Frisco pushing for more full-time residents in town |

Frisco pushing for more full-time residents in town

FRISCO — Officials are looking for ways to increase full-time residency in Frisco.

The town is hoping to increase the proportion of full-time residents to at least 50% over the coming years, a move outlined as a priority in the town’s most recent strategic plan update to help increase financial stability and inclusivity.

Frisco Town Council members were given an update on potential solutions last week and kicked off discussions about why the goal was important.

Frisco currently has a full-time residency of about 42%, according to Community Development Director Don Reimer. But the numbers are based primarily on data extrapolated from the 2010 census, and Reimer said officials wouldn’t have a better idea of the current residency situation until the 2020 census numbers are released next year.

“It probably does not accurately reflect some of the things we’ve seen anecdotally with Airbnb and changes to our short-term rentals and long-term rentals and that sort of occupancy,” Reimer said. “… We don’t really have a good feel of what our starting point is. … That said, we do know we’re not at 50% residential occupancy.”

The problem is occupancy, not a lack of housing. Frisco has 3,607 housing units, and a population of only about 3,135, according to Reimer’s report. About 2,079 of those units are vacant most of the year. There are 577 short-term rentals currently licensed with the town. In the Tenmile basin — which includes Frisco and unincorporated areas like Copper Mountain and Bill’s Ranch — there are a total of 4,666 units, 3,271 of which are frequently vacant, or more than 70%.

Reimer’s report also provided data collected on town demographics, which showed a predominantly white (90.1%) population with a median age of almost 50 years old, and a dwindling number of younger children (1.3% younger than 5).

As Frisco continues ongoing discussions about social equity initiatives and promoting a more diverse community, the numbers are one of the biggest incentives for increasing year-round residency.

“It chips away at the fabric,” council member Melissa Sherburne said. “Who can really live here and create that culture that we hold so dear in Frisco? At the root of it is the diversity of professions, incomes and cultures that are present in our town. Right now, we’re getting older, richer and whiter. So how can we make policy decisions to help balance that?”

In addition to inclusion efforts, officials also voiced that building up residency numbers would provide a more stable and predictable year-round economy with more people in town visiting restaurants and shops in the offseason.

“When you have 65% of your community that sits idle, or that has this massive turnover because of tourism and short-term rentals, you’re not being efficient with your property,” council member Jessie Burley said. “… In difficult times like we’re seeing this year, when the four or five houses next to you are empty, that’s not providing resiliency. It takes a village, and if there’s not people in the village, what are we doing?”

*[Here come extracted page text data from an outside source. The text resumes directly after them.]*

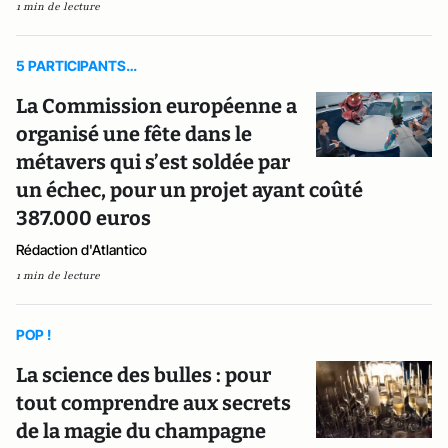
1 min de lecture
5 PARTICIPANTS…
La Commission européenne a
organisé une fête dans le
métavers qui s’est soldée par
un échec, pour un projet ayant coûté
387.000 euros
Rédaction d'Atlantico
1 min de lecture
POP !
La science des bulles : pour
tout comprendre aux secrets
de la magie du champagne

Officials are in the early brainstorming stage of finding solutions, but a number of ideas already have been thrown around, including the development of additional deed-restricted units in town. This week, Frisco began efforts to develop new site plans for a workforce housing project on Granite Street in partnership with the Colorado Department of Transportation.

But it’s unlikely Frisco can close the gap on its own. There are 170 deed-restricted or town-managed units in Frisco — about 5% of total units — and Frisco would require about 275 additional occupied units to hit the 50% mark, according to the report.

“If you take a look at what we have to build on, we have the Sabatini lot, we have the CDOT lot and a couple of spot lots floating around,” council member Andrew Aerenson said. “Let’s throw them in a bucket, and we might come up with 100 units. We also have 3,000 units sitting in the other bucket that are the nonowner occupied full-time units. So my focus is really on the 3,000 units that represent real potential. Building our way out is the least sustainable thing we can do.”

Additional options include looking at tighter regulatory measures that would limit the number of short-term rental licenses, require businesses to provide employee housing or implement minimum occupant limits for units.

Officials seemed to gravitate more toward offering incentives, however, like paying short-term rental owners to convert units to long-term rentals for a set period, adjusting criteria for the existing Housing Helps program to boost participation or catering to remote workers by improving telecommunications systems and granting them eligibility for workforce housing.

Conversations will continue and in more depth. The town decided to bring together a housing subcommittee composed of council members, town staff and other community members to help keep the issue at the forefront of officials’ attention.